[EXTRACTED RECORDS]:
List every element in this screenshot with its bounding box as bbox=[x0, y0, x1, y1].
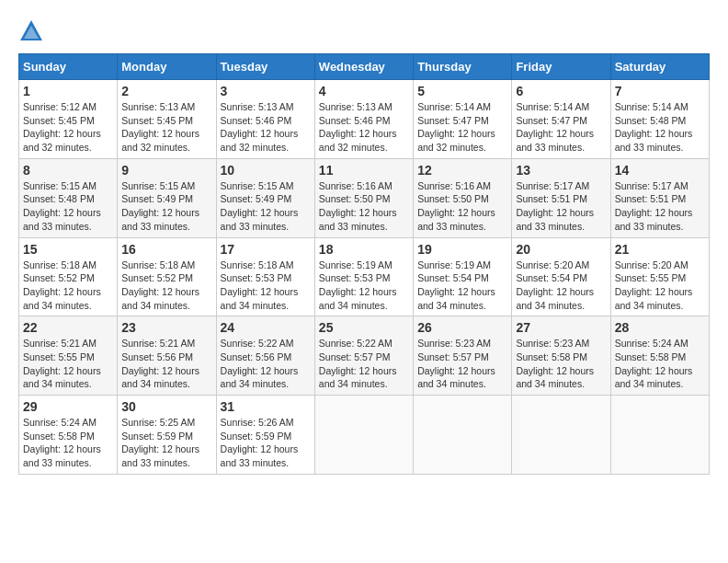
day-info: Sunrise: 5:18 AMSunset: 5:53 PMDaylight:… bbox=[221, 259, 311, 313]
calendar-week-1: 1 Sunrise: 5:12 AMSunset: 5:45 PMDayligh… bbox=[19, 80, 710, 159]
calendar-cell: 5 Sunrise: 5:14 AMSunset: 5:47 PMDayligh… bbox=[414, 80, 512, 159]
day-number: 22 bbox=[23, 320, 113, 335]
day-info: Sunrise: 5:21 AMSunset: 5:55 PMDaylight:… bbox=[23, 337, 113, 391]
calendar-week-5: 29 Sunrise: 5:24 AMSunset: 5:58 PMDaylig… bbox=[19, 396, 710, 475]
calendar-cell: 3 Sunrise: 5:13 AMSunset: 5:46 PMDayligh… bbox=[216, 80, 314, 159]
weekday-header-wednesday: Wednesday bbox=[314, 54, 413, 80]
day-number: 5 bbox=[417, 84, 507, 98]
calendar-cell: 17 Sunrise: 5:18 AMSunset: 5:53 PMDaylig… bbox=[216, 237, 314, 316]
calendar-cell: 22 Sunrise: 5:21 AMSunset: 5:55 PMDaylig… bbox=[19, 316, 118, 396]
weekday-header-sunday: Sunday bbox=[19, 54, 118, 80]
day-number: 20 bbox=[516, 242, 606, 257]
day-info: Sunrise: 5:13 AMSunset: 5:46 PMDaylight:… bbox=[319, 100, 409, 155]
day-info: Sunrise: 5:23 AMSunset: 5:58 PMDaylight:… bbox=[516, 337, 606, 391]
day-info: Sunrise: 5:13 AMSunset: 5:46 PMDaylight:… bbox=[221, 100, 311, 155]
day-info: Sunrise: 5:22 AMSunset: 5:56 PMDaylight:… bbox=[221, 337, 311, 391]
calendar-cell: 30 Sunrise: 5:25 AMSunset: 5:59 PMDaylig… bbox=[118, 396, 216, 475]
day-info: Sunrise: 5:21 AMSunset: 5:56 PMDaylight:… bbox=[121, 337, 211, 391]
day-number: 28 bbox=[615, 320, 705, 335]
day-number: 15 bbox=[23, 242, 113, 257]
day-number: 12 bbox=[417, 163, 507, 178]
day-number: 26 bbox=[417, 320, 507, 335]
weekday-header-tuesday: Tuesday bbox=[216, 54, 314, 80]
calendar-cell: 14 Sunrise: 5:17 AMSunset: 5:51 PMDaylig… bbox=[610, 158, 709, 237]
day-number: 23 bbox=[121, 320, 211, 335]
day-info: Sunrise: 5:26 AMSunset: 5:59 PMDaylight:… bbox=[221, 416, 311, 470]
day-number: 6 bbox=[516, 84, 606, 98]
calendar-cell: 16 Sunrise: 5:18 AMSunset: 5:52 PMDaylig… bbox=[118, 237, 216, 316]
day-number: 9 bbox=[121, 163, 211, 178]
day-number: 24 bbox=[221, 320, 311, 335]
weekday-header-friday: Friday bbox=[512, 54, 610, 80]
day-number: 31 bbox=[221, 399, 311, 414]
calendar-cell: 12 Sunrise: 5:16 AMSunset: 5:50 PMDaylig… bbox=[414, 158, 512, 237]
calendar-cell: 7 Sunrise: 5:14 AMSunset: 5:48 PMDayligh… bbox=[610, 80, 709, 159]
day-number: 19 bbox=[417, 242, 507, 257]
day-info: Sunrise: 5:13 AMSunset: 5:45 PMDaylight:… bbox=[121, 100, 211, 155]
day-number: 27 bbox=[516, 320, 606, 335]
calendar-cell bbox=[414, 396, 512, 475]
calendar-cell: 27 Sunrise: 5:23 AMSunset: 5:58 PMDaylig… bbox=[512, 316, 610, 396]
calendar-cell bbox=[314, 396, 413, 475]
calendar-cell: 10 Sunrise: 5:15 AMSunset: 5:49 PMDaylig… bbox=[216, 158, 314, 237]
weekday-header-thursday: Thursday bbox=[414, 54, 512, 80]
day-info: Sunrise: 5:16 AMSunset: 5:50 PMDaylight:… bbox=[417, 179, 507, 234]
day-info: Sunrise: 5:22 AMSunset: 5:57 PMDaylight:… bbox=[319, 337, 409, 391]
day-number: 8 bbox=[23, 163, 113, 178]
calendar-cell: 8 Sunrise: 5:15 AMSunset: 5:48 PMDayligh… bbox=[19, 158, 118, 237]
calendar-cell: 21 Sunrise: 5:20 AMSunset: 5:55 PMDaylig… bbox=[610, 237, 709, 316]
day-info: Sunrise: 5:24 AMSunset: 5:58 PMDaylight:… bbox=[23, 416, 113, 470]
day-info: Sunrise: 5:19 AMSunset: 5:53 PMDaylight:… bbox=[319, 259, 409, 313]
calendar-cell: 2 Sunrise: 5:13 AMSunset: 5:45 PMDayligh… bbox=[118, 80, 216, 159]
day-number: 13 bbox=[516, 163, 606, 178]
calendar-cell: 24 Sunrise: 5:22 AMSunset: 5:56 PMDaylig… bbox=[216, 316, 314, 396]
calendar-cell: 23 Sunrise: 5:21 AMSunset: 5:56 PMDaylig… bbox=[118, 316, 216, 396]
day-info: Sunrise: 5:18 AMSunset: 5:52 PMDaylight:… bbox=[121, 259, 211, 313]
day-number: 17 bbox=[221, 242, 311, 257]
calendar-cell: 28 Sunrise: 5:24 AMSunset: 5:58 PMDaylig… bbox=[610, 316, 709, 396]
day-number: 1 bbox=[23, 84, 113, 98]
day-info: Sunrise: 5:24 AMSunset: 5:58 PMDaylight:… bbox=[615, 337, 705, 391]
calendar-cell: 4 Sunrise: 5:13 AMSunset: 5:46 PMDayligh… bbox=[314, 80, 413, 159]
calendar-week-3: 15 Sunrise: 5:18 AMSunset: 5:52 PMDaylig… bbox=[19, 237, 710, 316]
calendar-week-4: 22 Sunrise: 5:21 AMSunset: 5:55 PMDaylig… bbox=[19, 316, 710, 396]
day-info: Sunrise: 5:14 AMSunset: 5:47 PMDaylight:… bbox=[516, 100, 606, 155]
calendar-cell: 19 Sunrise: 5:19 AMSunset: 5:54 PMDaylig… bbox=[414, 237, 512, 316]
day-info: Sunrise: 5:18 AMSunset: 5:52 PMDaylight:… bbox=[23, 259, 113, 313]
page-header bbox=[18, 18, 710, 44]
calendar-week-2: 8 Sunrise: 5:15 AMSunset: 5:48 PMDayligh… bbox=[19, 158, 710, 237]
calendar-cell: 13 Sunrise: 5:17 AMSunset: 5:51 PMDaylig… bbox=[512, 158, 610, 237]
day-number: 25 bbox=[319, 320, 409, 335]
day-number: 14 bbox=[615, 163, 705, 178]
day-number: 7 bbox=[615, 84, 705, 98]
day-info: Sunrise: 5:14 AMSunset: 5:48 PMDaylight:… bbox=[615, 100, 705, 155]
calendar-cell: 26 Sunrise: 5:23 AMSunset: 5:57 PMDaylig… bbox=[414, 316, 512, 396]
day-number: 16 bbox=[121, 242, 211, 257]
day-number: 30 bbox=[121, 399, 211, 414]
day-info: Sunrise: 5:20 AMSunset: 5:54 PMDaylight:… bbox=[516, 259, 606, 313]
calendar-cell bbox=[610, 396, 709, 475]
day-info: Sunrise: 5:25 AMSunset: 5:59 PMDaylight:… bbox=[121, 416, 211, 470]
weekday-header-monday: Monday bbox=[118, 54, 216, 80]
day-number: 21 bbox=[615, 242, 705, 257]
weekday-header-saturday: Saturday bbox=[610, 54, 709, 80]
day-info: Sunrise: 5:23 AMSunset: 5:57 PMDaylight:… bbox=[417, 337, 507, 391]
day-number: 11 bbox=[319, 163, 409, 178]
calendar-cell: 29 Sunrise: 5:24 AMSunset: 5:58 PMDaylig… bbox=[19, 396, 118, 475]
day-number: 29 bbox=[23, 399, 113, 414]
calendar-cell: 25 Sunrise: 5:22 AMSunset: 5:57 PMDaylig… bbox=[314, 316, 413, 396]
day-info: Sunrise: 5:19 AMSunset: 5:54 PMDaylight:… bbox=[417, 259, 507, 313]
day-info: Sunrise: 5:20 AMSunset: 5:55 PMDaylight:… bbox=[615, 259, 705, 313]
logo-icon bbox=[18, 18, 44, 44]
day-info: Sunrise: 5:15 AMSunset: 5:49 PMDaylight:… bbox=[221, 179, 311, 234]
day-number: 3 bbox=[221, 84, 311, 98]
day-info: Sunrise: 5:12 AMSunset: 5:45 PMDaylight:… bbox=[23, 100, 113, 155]
calendar-cell: 6 Sunrise: 5:14 AMSunset: 5:47 PMDayligh… bbox=[512, 80, 610, 159]
day-number: 4 bbox=[319, 84, 409, 98]
day-info: Sunrise: 5:14 AMSunset: 5:47 PMDaylight:… bbox=[417, 100, 507, 155]
day-info: Sunrise: 5:17 AMSunset: 5:51 PMDaylight:… bbox=[615, 179, 705, 234]
calendar-cell: 20 Sunrise: 5:20 AMSunset: 5:54 PMDaylig… bbox=[512, 237, 610, 316]
calendar-cell bbox=[512, 396, 610, 475]
calendar-cell: 11 Sunrise: 5:16 AMSunset: 5:50 PMDaylig… bbox=[314, 158, 413, 237]
day-info: Sunrise: 5:15 AMSunset: 5:49 PMDaylight:… bbox=[121, 179, 211, 234]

[TASK PROMPT]:
All that is needed is a number: how many lines in the data above contain the string "header".

[REPLY]:
8